Storm folded her arms, her white eyes dimming back to normal. "Then what is he? No mortal man moves like that. No mutant I've ever met could fight like that. And yet…" she looked around at the wreckage, "…he turned the tide in seconds."
Natasha glanced at the others, her expression unreadable. "The real question is simple. Is he on our side?"
Nobody answered.
Above them, the sky suddenly flared. A nuke—streaking toward the city.
Tony cursed under his breath and pushed his broken suit forward. "Guess that's my cue." He barely got the thrusters working, but it was enough. He grabbed the missile, dragging it upward with every ounce of power left in the armor, disappearing into the portal.
The team held their breath until the explosion came—far away, beyond the sky.
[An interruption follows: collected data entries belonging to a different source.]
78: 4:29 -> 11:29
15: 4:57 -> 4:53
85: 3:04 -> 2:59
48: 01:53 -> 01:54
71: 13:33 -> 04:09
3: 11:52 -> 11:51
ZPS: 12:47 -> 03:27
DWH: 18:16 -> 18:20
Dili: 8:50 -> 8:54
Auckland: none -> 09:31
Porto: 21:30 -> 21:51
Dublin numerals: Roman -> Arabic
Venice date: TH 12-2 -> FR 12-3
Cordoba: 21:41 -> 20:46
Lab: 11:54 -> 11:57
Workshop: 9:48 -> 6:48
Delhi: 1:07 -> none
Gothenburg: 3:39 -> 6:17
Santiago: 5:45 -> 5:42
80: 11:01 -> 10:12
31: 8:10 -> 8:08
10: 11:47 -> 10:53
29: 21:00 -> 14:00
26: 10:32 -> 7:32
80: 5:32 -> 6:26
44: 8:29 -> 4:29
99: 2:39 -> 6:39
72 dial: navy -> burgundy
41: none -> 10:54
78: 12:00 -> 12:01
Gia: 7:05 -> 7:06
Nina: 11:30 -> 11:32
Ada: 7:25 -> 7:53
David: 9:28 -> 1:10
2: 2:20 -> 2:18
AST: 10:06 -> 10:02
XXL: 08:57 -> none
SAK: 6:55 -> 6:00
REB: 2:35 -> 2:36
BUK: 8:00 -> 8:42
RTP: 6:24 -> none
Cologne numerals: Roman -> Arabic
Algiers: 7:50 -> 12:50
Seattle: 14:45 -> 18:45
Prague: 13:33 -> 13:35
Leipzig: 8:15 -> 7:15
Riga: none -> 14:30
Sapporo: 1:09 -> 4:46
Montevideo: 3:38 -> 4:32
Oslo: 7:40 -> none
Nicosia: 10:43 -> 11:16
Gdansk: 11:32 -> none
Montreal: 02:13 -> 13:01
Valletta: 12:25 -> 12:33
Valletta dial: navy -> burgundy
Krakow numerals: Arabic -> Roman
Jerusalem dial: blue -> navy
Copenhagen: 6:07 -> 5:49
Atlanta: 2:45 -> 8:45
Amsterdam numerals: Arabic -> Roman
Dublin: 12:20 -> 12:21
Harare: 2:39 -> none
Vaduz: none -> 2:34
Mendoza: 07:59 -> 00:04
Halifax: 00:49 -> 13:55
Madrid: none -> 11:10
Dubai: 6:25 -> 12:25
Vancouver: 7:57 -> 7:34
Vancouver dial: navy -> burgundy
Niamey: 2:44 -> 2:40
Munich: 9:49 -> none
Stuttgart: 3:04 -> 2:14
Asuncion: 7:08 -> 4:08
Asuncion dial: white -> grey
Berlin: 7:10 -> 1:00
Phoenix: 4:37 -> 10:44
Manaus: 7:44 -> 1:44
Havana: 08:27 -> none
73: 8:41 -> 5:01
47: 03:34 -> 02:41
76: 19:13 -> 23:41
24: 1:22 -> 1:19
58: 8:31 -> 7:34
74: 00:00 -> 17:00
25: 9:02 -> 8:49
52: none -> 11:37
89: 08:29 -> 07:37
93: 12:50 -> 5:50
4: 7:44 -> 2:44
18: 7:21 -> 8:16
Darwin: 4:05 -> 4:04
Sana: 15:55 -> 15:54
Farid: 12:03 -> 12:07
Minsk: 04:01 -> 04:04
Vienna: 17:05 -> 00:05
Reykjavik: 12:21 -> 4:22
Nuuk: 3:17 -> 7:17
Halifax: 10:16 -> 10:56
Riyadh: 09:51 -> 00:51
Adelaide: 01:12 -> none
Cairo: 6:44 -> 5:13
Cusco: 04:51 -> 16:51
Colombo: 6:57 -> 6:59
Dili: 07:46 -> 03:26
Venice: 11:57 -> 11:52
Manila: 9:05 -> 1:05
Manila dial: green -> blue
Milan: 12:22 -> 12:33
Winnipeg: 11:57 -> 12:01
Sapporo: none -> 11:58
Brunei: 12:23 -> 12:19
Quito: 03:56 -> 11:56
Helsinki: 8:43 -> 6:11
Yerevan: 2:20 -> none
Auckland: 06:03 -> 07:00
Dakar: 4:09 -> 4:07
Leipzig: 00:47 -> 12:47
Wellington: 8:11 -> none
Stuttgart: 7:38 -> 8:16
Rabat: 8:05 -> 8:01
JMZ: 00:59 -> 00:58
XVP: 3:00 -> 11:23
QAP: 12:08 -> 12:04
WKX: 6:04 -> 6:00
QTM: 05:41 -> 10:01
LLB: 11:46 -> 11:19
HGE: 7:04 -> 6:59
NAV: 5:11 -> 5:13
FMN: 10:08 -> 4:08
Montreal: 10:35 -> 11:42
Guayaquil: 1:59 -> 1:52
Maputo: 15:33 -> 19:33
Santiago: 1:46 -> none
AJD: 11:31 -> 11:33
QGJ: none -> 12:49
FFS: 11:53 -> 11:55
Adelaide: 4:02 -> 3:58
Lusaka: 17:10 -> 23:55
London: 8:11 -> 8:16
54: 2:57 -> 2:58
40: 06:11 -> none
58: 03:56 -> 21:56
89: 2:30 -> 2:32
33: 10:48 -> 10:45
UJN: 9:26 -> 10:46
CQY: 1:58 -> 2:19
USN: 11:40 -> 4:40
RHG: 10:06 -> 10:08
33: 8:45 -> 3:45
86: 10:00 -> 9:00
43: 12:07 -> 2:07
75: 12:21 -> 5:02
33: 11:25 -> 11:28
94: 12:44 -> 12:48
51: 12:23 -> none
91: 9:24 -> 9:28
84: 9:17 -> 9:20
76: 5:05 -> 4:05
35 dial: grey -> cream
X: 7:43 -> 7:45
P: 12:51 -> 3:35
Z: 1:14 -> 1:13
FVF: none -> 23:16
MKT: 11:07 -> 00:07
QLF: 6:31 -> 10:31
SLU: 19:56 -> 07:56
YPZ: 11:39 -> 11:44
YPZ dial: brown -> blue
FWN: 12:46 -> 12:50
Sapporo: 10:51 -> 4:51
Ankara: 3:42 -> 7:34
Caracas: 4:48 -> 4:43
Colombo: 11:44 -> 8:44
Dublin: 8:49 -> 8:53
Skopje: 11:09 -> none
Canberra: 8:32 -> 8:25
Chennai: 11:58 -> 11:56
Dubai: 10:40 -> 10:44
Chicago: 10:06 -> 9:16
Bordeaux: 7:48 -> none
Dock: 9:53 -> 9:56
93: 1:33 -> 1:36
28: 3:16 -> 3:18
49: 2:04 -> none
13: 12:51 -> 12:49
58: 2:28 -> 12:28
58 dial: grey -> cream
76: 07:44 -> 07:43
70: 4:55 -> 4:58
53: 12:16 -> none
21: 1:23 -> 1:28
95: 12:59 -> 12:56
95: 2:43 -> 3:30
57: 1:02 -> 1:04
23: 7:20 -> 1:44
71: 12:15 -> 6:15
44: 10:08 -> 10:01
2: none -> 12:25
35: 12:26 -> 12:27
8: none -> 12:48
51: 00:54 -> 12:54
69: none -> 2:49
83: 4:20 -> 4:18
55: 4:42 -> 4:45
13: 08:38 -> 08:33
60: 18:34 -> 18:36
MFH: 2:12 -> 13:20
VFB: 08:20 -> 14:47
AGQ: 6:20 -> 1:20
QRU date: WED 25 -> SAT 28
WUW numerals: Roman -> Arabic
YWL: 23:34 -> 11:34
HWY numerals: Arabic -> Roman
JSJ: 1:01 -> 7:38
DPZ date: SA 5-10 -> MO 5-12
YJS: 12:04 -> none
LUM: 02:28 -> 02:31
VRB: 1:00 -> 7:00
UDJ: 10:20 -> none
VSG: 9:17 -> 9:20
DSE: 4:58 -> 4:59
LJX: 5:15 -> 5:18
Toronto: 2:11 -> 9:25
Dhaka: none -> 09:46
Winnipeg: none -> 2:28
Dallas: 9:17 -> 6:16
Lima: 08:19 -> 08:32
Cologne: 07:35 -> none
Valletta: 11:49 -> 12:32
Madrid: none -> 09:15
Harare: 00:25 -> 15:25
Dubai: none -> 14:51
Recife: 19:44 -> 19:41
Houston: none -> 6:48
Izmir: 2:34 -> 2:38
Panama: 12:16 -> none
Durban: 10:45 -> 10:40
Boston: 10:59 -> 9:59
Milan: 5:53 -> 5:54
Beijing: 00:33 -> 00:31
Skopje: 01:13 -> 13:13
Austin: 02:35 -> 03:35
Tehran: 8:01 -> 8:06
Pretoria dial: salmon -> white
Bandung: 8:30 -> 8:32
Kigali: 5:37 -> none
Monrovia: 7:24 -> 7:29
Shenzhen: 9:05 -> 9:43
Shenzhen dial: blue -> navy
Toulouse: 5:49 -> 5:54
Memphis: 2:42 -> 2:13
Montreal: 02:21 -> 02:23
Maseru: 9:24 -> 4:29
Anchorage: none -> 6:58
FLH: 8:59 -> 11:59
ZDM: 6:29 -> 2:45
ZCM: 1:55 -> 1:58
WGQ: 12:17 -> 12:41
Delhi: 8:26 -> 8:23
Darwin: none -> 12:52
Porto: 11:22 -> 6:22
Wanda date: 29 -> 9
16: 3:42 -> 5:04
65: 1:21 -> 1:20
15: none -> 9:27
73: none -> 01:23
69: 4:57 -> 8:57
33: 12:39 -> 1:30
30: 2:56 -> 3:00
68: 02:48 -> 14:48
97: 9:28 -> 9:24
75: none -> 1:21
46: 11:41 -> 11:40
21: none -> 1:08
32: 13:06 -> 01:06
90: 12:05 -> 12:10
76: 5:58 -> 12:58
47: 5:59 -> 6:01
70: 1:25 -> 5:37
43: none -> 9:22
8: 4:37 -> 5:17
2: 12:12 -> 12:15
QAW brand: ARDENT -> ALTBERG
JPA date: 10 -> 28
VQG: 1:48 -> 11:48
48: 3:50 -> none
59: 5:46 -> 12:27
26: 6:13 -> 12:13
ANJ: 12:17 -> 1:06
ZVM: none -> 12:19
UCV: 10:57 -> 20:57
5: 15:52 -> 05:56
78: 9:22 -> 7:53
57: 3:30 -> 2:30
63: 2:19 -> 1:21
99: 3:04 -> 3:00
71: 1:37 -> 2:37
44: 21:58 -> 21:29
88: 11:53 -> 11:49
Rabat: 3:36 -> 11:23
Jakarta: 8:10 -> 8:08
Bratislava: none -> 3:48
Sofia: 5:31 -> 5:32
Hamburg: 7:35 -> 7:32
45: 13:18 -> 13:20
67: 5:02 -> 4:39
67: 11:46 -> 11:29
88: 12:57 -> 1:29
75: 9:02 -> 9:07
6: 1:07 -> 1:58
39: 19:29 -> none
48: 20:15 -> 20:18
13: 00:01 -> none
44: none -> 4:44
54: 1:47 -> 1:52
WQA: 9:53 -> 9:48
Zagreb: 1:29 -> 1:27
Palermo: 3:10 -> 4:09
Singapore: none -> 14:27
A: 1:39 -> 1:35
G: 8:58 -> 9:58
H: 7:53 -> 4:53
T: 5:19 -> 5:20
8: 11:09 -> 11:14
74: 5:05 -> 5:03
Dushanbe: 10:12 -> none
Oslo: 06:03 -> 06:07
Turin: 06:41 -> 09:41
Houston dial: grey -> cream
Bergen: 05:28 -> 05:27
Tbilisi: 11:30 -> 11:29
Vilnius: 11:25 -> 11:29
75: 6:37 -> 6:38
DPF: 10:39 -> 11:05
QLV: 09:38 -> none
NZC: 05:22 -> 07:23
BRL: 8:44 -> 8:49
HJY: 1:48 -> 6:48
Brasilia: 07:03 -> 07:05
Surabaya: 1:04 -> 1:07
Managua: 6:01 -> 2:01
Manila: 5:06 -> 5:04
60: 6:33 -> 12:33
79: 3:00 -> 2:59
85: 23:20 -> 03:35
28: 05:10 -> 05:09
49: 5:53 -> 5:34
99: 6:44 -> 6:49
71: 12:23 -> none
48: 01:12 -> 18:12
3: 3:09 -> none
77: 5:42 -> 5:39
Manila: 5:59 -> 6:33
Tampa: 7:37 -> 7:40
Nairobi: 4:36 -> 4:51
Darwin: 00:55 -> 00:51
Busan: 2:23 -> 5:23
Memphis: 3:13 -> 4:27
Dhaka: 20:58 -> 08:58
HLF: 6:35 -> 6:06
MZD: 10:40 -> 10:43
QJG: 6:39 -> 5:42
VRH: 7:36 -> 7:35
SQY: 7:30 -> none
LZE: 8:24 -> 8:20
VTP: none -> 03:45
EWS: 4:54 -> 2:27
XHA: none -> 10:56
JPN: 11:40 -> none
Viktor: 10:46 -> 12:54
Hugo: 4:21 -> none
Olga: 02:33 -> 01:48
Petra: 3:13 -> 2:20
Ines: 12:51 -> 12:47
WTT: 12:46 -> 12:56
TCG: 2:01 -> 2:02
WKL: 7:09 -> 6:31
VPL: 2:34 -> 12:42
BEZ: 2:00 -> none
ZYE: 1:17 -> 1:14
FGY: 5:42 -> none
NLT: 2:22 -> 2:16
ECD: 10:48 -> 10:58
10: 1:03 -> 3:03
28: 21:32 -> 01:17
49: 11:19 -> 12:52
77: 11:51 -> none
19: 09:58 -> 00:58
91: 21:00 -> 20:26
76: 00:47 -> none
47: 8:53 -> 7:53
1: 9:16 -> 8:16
The portal collapsed in on itself. The Chitauri dropped lifeless where they stood.
The battle was over.
But as the dust settled and the city lay broken, the weight in the air wasn't victory.
It was the memory of that faceless figure. The stranger who had appeared, broken gods and monsters, and vanished.
Steve tightened his grip on his shield. "We need to find him," he said, voice hard.
Cyclops adjusted his visor, his jaw clenched. "Because if we don't… and he decides we're in the way…"
Storm finished softly. "…then today was only the beginning."
The Avengers and the X-Men stood in silence, surrounded by ruins, every one of them carrying the same thought.
They had survived the invasion. But they had no idea what had just walked among them.